Some business operators take the view they need nothing besides great-looking websites. But, Wade warns, it’s inevitable that websites are tweaked specifically for mobile phone use, so why not get a jump-start now?
“The Myer department store chain is a good example of the way things should be done,” she says. “When you reach its website via a smartphone, you’re instantly taken to its specially adapted website for mobiles.
“These phone-oriented websites ideally don’t replicate the main website – they’re altered to be used more by fingers. They emphasise different things – for instance, mapping and store locations for customers on the move – and don’t have identical content.”
Businesses and their web designers should remind themselves more often that customers are using a multitude of channels to obtain information: an advertisement on TV, further research on a laptop or desktop, checking a smartphone for additional facts – culminating in a visit to the business or store. “It should all be a seamless experience,” maintains Wade.
At the very least, she suggests, a website on a smartphone should reveal which business outlets are near the prospective customer’s location with an active click-to-call function allowing the person to touch the number and call the store.
Should a business produce its own app or rely solely on its website? According to Wade, “existing loyal customers are likely to seek out the app but potential new customers are more likely to search for the website and look at what’s available”.
She suggests businesses think carefully about what they want to achieve. If the key objective is broadening reach, then a good mobile-friendly website will achieve better results than having a geo-targeted app. “But it’s still an immature market here for location-based marketing,” notes Wade. “Inevitably, it’ll become more important.”
However, there is an important potential pitfall.

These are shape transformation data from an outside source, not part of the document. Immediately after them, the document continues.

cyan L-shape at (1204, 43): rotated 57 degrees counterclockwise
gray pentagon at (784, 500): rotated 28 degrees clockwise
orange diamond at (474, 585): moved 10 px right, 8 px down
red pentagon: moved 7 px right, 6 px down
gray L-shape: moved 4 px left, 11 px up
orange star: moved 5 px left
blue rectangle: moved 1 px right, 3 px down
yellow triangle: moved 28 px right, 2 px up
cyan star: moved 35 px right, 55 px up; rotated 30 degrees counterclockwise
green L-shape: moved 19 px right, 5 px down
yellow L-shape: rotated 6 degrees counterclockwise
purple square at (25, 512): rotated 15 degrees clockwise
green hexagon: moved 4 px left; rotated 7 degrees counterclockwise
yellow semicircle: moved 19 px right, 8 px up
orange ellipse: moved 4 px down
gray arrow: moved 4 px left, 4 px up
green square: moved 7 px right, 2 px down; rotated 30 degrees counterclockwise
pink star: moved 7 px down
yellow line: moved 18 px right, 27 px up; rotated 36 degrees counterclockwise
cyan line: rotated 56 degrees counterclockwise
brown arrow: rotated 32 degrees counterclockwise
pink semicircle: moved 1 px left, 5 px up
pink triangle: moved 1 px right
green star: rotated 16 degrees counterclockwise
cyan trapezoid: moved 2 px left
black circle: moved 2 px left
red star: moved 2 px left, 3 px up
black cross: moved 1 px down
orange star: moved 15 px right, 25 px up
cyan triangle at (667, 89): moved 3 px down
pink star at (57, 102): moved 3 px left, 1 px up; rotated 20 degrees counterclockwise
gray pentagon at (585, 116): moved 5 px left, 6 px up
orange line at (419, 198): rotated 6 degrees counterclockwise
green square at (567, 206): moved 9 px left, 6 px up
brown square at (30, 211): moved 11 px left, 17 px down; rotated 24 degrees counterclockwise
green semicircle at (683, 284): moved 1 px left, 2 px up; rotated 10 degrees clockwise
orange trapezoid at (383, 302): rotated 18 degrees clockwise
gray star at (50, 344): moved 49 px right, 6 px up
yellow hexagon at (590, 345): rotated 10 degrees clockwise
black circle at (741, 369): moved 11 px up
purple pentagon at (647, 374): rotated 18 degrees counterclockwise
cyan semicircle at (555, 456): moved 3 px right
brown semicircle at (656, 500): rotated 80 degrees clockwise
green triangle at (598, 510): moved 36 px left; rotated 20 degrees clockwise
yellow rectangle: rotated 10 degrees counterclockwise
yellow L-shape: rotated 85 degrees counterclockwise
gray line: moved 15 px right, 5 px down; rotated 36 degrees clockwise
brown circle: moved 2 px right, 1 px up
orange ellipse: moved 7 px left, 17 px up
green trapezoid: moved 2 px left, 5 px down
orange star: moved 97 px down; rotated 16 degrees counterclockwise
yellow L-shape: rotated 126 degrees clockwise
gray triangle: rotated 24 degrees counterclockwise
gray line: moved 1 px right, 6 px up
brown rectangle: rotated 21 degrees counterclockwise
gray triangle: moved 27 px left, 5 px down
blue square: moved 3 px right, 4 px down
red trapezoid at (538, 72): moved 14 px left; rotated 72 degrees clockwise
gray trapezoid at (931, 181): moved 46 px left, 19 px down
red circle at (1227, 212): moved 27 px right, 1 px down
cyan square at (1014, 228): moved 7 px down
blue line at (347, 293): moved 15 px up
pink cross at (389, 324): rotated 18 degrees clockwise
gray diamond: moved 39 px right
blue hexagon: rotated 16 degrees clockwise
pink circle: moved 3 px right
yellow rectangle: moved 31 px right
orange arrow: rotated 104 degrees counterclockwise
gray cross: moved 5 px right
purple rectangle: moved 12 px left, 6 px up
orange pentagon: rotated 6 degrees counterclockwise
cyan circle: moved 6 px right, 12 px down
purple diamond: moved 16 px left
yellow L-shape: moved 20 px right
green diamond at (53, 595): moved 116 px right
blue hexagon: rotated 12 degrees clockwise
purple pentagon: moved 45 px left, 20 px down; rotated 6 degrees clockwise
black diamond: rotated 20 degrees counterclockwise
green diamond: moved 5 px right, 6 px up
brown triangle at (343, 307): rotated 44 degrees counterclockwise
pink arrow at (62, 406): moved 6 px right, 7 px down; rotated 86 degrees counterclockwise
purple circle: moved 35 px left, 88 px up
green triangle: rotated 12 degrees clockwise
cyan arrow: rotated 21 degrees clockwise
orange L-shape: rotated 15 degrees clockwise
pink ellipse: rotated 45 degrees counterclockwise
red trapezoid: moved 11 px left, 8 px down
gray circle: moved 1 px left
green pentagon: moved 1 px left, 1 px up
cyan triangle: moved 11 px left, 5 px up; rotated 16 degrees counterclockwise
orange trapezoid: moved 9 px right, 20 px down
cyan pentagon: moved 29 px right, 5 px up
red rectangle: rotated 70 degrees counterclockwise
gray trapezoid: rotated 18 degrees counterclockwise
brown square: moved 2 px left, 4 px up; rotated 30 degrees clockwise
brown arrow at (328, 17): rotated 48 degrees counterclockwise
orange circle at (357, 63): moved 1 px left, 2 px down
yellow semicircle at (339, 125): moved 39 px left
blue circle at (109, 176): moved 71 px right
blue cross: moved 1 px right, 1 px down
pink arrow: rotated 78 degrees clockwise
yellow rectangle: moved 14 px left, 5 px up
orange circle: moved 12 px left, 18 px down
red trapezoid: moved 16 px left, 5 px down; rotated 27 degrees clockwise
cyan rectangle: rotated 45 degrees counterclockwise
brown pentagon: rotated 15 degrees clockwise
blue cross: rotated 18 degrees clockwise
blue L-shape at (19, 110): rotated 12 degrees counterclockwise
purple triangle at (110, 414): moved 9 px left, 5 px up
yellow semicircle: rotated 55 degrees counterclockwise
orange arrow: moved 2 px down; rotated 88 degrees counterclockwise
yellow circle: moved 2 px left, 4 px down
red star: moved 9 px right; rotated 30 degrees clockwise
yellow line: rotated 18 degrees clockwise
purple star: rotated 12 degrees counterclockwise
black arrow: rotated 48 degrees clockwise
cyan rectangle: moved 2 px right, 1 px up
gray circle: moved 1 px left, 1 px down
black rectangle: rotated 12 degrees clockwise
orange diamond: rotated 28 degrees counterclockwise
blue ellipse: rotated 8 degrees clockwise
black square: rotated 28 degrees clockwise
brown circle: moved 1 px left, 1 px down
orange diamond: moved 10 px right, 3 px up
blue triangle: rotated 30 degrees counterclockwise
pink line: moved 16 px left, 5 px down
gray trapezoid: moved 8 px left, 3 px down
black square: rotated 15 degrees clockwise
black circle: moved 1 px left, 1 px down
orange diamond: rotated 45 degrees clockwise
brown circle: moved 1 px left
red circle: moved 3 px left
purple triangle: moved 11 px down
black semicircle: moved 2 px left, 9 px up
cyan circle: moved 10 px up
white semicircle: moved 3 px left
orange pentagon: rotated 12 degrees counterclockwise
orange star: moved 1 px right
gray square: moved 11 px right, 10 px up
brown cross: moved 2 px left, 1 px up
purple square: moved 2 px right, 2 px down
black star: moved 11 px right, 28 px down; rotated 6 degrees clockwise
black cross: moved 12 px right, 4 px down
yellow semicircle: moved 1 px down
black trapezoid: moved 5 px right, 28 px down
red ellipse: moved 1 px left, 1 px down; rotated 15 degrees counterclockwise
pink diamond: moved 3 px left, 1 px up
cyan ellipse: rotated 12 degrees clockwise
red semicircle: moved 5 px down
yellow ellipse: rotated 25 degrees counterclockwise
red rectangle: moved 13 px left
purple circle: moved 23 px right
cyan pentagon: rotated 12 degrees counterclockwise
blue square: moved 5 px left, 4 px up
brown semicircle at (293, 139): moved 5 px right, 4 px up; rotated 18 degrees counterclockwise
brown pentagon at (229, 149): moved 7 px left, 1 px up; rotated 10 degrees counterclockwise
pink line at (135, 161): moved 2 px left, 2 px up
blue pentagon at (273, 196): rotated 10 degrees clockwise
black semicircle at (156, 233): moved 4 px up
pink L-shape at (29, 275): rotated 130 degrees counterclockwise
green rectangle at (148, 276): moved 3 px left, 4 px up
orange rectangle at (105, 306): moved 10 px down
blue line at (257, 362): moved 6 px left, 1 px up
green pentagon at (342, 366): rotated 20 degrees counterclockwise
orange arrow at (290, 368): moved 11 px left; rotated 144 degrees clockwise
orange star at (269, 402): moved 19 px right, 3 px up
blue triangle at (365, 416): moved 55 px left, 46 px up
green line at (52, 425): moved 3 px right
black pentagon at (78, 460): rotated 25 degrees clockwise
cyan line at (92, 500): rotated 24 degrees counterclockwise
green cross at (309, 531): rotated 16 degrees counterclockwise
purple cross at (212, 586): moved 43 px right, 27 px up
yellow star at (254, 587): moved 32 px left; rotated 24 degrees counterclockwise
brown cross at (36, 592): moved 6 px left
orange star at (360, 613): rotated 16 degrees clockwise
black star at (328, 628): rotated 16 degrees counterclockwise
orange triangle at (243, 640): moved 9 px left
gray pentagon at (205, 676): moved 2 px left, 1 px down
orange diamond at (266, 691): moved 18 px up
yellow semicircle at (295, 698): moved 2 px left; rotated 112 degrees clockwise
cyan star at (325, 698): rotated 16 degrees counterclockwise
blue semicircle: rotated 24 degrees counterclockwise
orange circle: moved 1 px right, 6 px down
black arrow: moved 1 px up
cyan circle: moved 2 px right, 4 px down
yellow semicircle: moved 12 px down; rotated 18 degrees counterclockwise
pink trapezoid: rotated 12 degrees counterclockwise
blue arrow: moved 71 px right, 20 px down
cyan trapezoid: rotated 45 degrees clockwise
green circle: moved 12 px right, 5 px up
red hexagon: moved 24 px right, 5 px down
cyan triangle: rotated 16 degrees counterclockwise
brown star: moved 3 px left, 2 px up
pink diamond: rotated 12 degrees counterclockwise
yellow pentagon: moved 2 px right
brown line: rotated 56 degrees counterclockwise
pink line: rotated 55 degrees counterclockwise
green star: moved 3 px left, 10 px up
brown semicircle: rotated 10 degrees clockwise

If, for example, a person indicates willingness to receive push notifications when near a store, it’s important to use this access sparingly and non-obtrusively. “Tell them what’s available that’s of real value and don’t make it seem like just another way to deliver junk mail,” advises Wade. “You want people to visit your store – not irritate them.”
To effectively leverage location-based marketing, Wade offers these tips:
- Help potential customers find your business by including a prominently placed “get directions from my current location” function on your mobile-friendly website.
- Clearly display nearest store locations and their opening hours on the mobile website.
- Ensure mobile websites cater to both types of customers who frequent bricks-and-mortar stores – those who enjoy browsing through stock and those with a get-in-and-get-out shopping style.
- List your products on price comparison sites (such as Getprice and Lasoo) that are mobile-optimised.
The views expressed in this article are those of the author and the interviewees, and not of Australia Post.